An entrepreneur is often defined as a businessperson. When it comes to a corporation, especially a start-ups, “entrepreneur” implies to take on many roles. We have heard the phrase « It takes all kinds to make a world ». It takes 3 kinds to create a corporation : a shareholder, a director and an officer. After explaining to you what are the differences between a federal incorporation & a provincial incorporation in Ontario in a previous article, Lex Start will now outline the protagonists of a corporation, explaining each one’s role in a mini-summary.
A shareholder of a corporation in Ontario
Shareholders are persons (individuals or legal entities) who own shares issued by a corporation – hence the name “share-holder”. They invest in a company in exchange for shares.
Shareholders, in Ontario, are often wrongly perceived as the «owners» or the «bosses» of the corporation. Although they are directly related to the economic interests of the company, in reality, they only own shares and are only entitled to the rights provided by said shares.

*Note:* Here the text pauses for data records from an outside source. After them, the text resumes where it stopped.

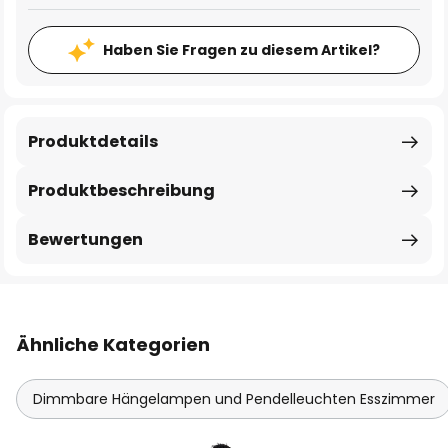
Haben Sie Fragen zu diesem Artikel?
Produktdetails
Produktbeschreibung
Bewertungen
Ähnliche Kategorien
Dimmbare Hängelampen und Pendelleuchten Esszimmer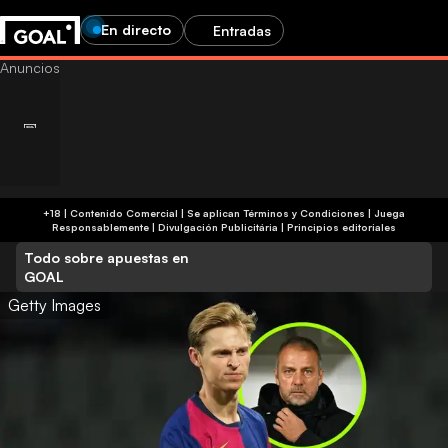
En directo
Entradas
+18 | Contenido Comercial | Se aplican Términos y Condiciones | Juega
Responsablemente
|
Divulgación Publicitária
|
Principios editoriales
Todo sobre apuestas en
GOAL
Getty Images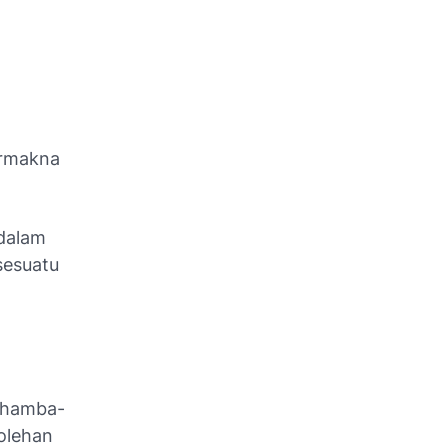
ermakna
dalam
sesuatu
, hamba-
olehan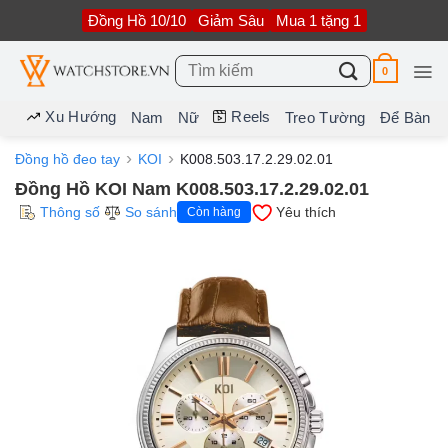
Bỏ
Đồng Hồ 10/10
Giảm Sâu
Mua 1 tặng 1
qua
nội
dung
Tìm
0
kiếm:
Xu Hướng
Reels
Nam
Nữ
Treo Tường
Để Bàn
Đồng hồ đeo tay
KOI
K008.503.17.2.29.02.01
Đồng Hồ KOI Nam K008.503.17.2.29.02.01
Thông số
So sánh
Yêu thích
Còn hàng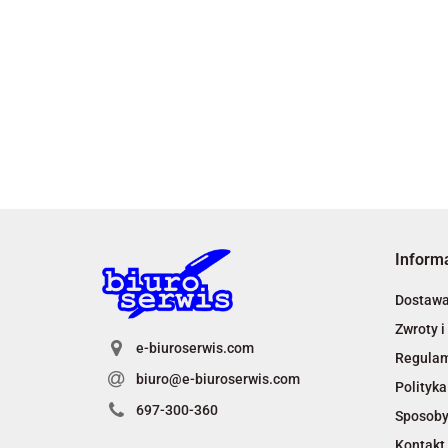
Inform
Dostaw
Zwroty i
e-biuroserwis.com
Regula
biuro@e-biuroserwis.com
Polityka
697-300-360
Sposoby
Kontakt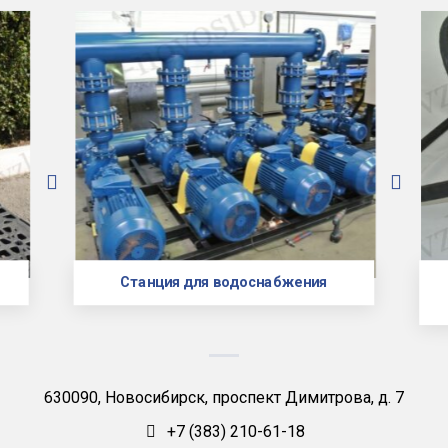
Станция для водоснабжения
630090, Новосибирск, проспект Димитрова, д. 7
+7 (383) 210-61-18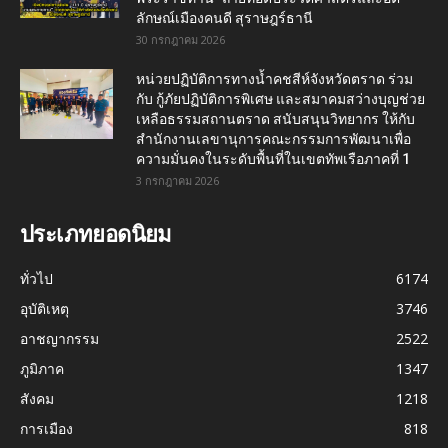
ลักษณ์เมืองคนดี สุราษฎร์ธานี
30 กรกฎาคม 2026
หน่วยปฏิบัติการทางน้ำคชสีห์จังหวัดตราด ร่วม
กับ กู้ภัยปฏิบัติการพิเศษ และสมาคมสว่างบุญช่วย
เหลือธรรมสถานตราด สนับสนุนวิทยากร ให้กับ
สำนักงานเลขานุการคณะกรรมการพัฒนาเพื่อ
ความมั่นคงในระดับพื้นที่ในเขตทัพเรือภาคที่ 1
3 กรกฎาคม 2026
ประเภทยอดนิยม
ทั่วไป
6174
อุบัติเหตุ
3746
อาชญากรรม
2522
ภูมิภาค
1347
สังคม
1218
การเมือง
818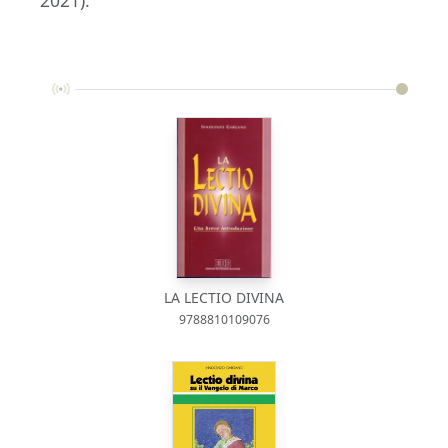
LA LECTIO DIVINA
9788810109076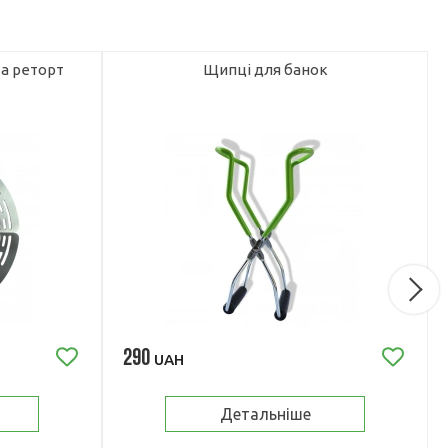
а реторт
Щипці для банок
290
UAH
Детальніше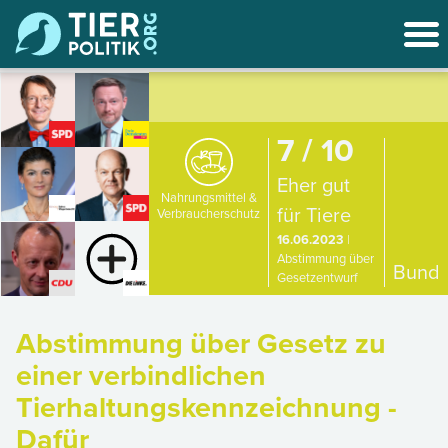
7 / 10
Eher gut
Nahrungsmittel &
für Tiere
Verbraucherschutz
16.06.2023
|
Abstimmung über
Bund
Gesetzentwurf
Abstimmung über Gesetz zu
einer verbindlichen
Tierhaltungskennzeichnung -
Dafür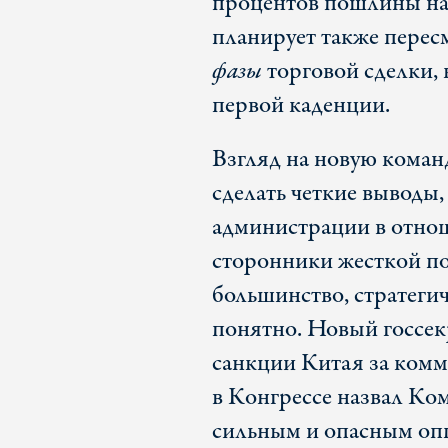
процентов пошлины н
планирует также пере
фазы
торговой сделки, 
первой каденции.
Взгляд на новую коман
сделать четкие выводы,
администрации в отнош
сторонники жесткой по
большинство, стратегич
понятно. Новый госсек
санкции Китая за комм
в Конгрессе назвал К
сильным и опасным опп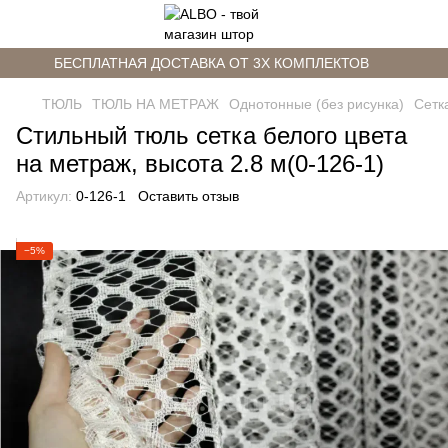
БЕСПЛАТНАЯ ДОСТАВКА ОТ 3Х КОМПЛЕКТОВ
ТЮЛЬ
ТЮЛЬ НА МЕТРАЖ
Однотонные (без рисунка)
Сетк
Стильный тюль сетка белого цвета
на метраж, высота 2.8 м(0-126-1)
Артикул:
0-126-1
Оставить отзыв
−5%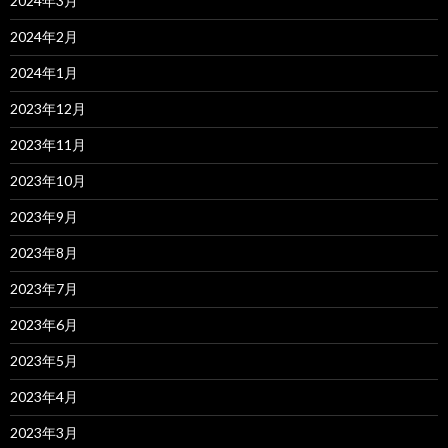
2024年3月
2024年2月
2024年1月
2023年12月
2023年11月
2023年10月
2023年9月
2023年8月
2023年7月
2023年6月
2023年5月
2023年4月
2023年3月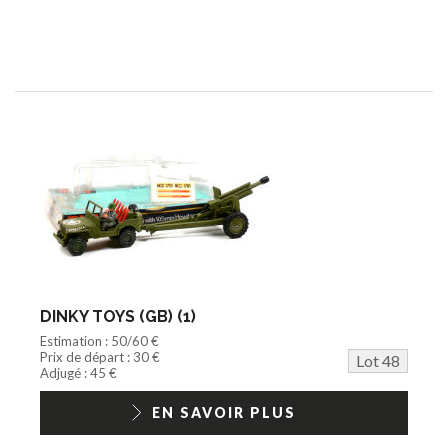
DINKY TOYS (GB) (1)
Estimation : 50/60 €
Prix de départ : 30 €
Lot 48
Adjugé : 45 €
EN SAVOIR PLUS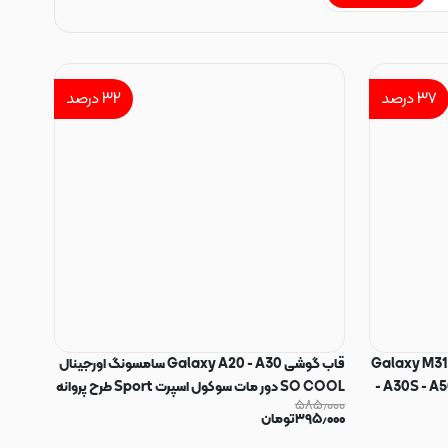
۳۷
درصد
۳۲
درصد
Galaxy M31 - F4
قاب گوشی Galaxy A20 - A30 سامسونگ اورجینال
- A30S - A5
SO COOL دور مات سوکول اسپرت Sport طرح پروانه
۵۸۵٫۰۰۰
- M21S - M21 - M10S سامسونگ شیشه ای Anti
کد E5-162178
۳۹۵٫۰۰۰
تومان
Static OG Glass سری ESD آنتی استاتیک Super X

Shares are securities issued by the corporation. As for startups, said shares often allow the corporation to obtain financing. By owning shares, shareholders obtain certain rights in regards to the corporation, such as the right to vote at shareholders’ meetings, to receive a portion of the profits made by the company and to receive a portion of the remaining assets of the company in the event of its liquidation. The rights that shareholders may or may not profit from depend on the class in which their share is listed.
As a start-up grows, it may seek financing or other kinds of partnerships in order to expand. Whether it is from relatives or qualified entities, investors will want, in exchange for capital, to acquire shares in the corporation.

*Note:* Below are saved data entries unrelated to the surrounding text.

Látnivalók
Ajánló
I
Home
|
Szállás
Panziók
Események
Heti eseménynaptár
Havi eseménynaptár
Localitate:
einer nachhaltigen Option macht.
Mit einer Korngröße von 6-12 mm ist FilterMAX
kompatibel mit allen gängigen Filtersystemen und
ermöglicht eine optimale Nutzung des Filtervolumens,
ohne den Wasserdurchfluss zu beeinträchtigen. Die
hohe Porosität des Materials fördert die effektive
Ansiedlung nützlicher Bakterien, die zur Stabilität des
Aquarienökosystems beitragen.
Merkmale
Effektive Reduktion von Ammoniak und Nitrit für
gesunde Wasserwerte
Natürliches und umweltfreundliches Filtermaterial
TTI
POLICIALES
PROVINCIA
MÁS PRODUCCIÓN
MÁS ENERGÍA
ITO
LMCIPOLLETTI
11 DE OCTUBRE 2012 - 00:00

In the event that the initial shareholders have entered into a shareholders’ agreement, the issuance of new shares will have to be made in accordance with the agreement, to which the new shareholders will be bond by.
Finally, it is important to highlight the fact that, subject to a shareholders’ agreement, the liability of shareholders is generally limited to the amount they have invested in the corporation. Unless fraudulent acts are involved, they can not be held liable for the debts of the corporation. Unlike directors and officers, shareholders, whether or not they own the majority of the shares, cannot act on behalf of the corporation.
Read our article about shareholders in a Ontario corporation to know more about their power & responsibilities.
The director of a corporation in Ontario
In Ontario, a director must be a natural person, who is more than eighteen years old, who has not been found to be incapable of managing property and generally incapable by a court in Canada or elsewhere. A director also cannot be in bankrupt status.
When it comes to federal corporations, the criterias are almost the same with one exception: the board of directors must be composed of at least twenty percent (25%) residents canadian. However, if a corporation has fewer than four directors, at least one of them must be a resident canadian.
It might be silly but the directors form the board of directors. Said “board” may even be composed of a single director. As one of the powerful stakeholders of the corporation, the board of directors takes the vast majority of decisions of the company.
For example, the board of directors may decide by resolution to create or amend the corporation’s by-laws. The directors are also the ones taking the decision to issue shares to shareholders or make banking arrangements. Subject to the existence of a previous shareholder agreement, directors are the individuals who transact almost every business in regards to the corporation.
Not surprisingly, such a significant amount of power comes with a certain source of liability. We have to remind ourselves that directors are subject to the obligations to act honestly, in good faith and to always keep the best interests of the corporation in mind. Therefore, according to section 132 (1) Ontario Business Corporation Act, directors must avoid putting themselves in a conflict of interest and have to disclose it right away if they ever find themselves into one.
Read more about the role of being a director in a Ontario company.
The officer of a corporation in Ontario
An officer, in Ontario, is an individual appointed by the directors to be responsible for the day-to-day management of the company. Sometimes referred to as “inside directors”, officers may be a Chief Executive Officer (CEO), a Vice-president (VP), a Secretary, a Chief Financial Officer (CFO), a Chief Technology Officer (CTO), a Chief Compliance Officer (CCO) or any other title the board of directors has agreed on.
Once and if they are appointed, officers do not carry out the same duties as directors. Although they must act in accordance with the law and are, upon section 134 of Ontario Business Corporation Act, subject to the obligation to act honestly and in good faith, officers do not hold the power to vote on important decisions like directors. Accordingly, they are not held on the same standard of the directors’ liability.
Read more about the duties of the officers in a Ontario corporation.
As you can see, the question is not really who gets the title of “boss” within a corporation. The corporation is managed in concert between several actors to ensure that it operates in the most efficient way possible.
In the case of start-ups, usually one or a few people who take on the responsibility to be all at once the shareholders, directors and officers. Whoever decides to act alone to create a corporation will, however, have to keep in mind that each role he or she acts upon is distinct from one another.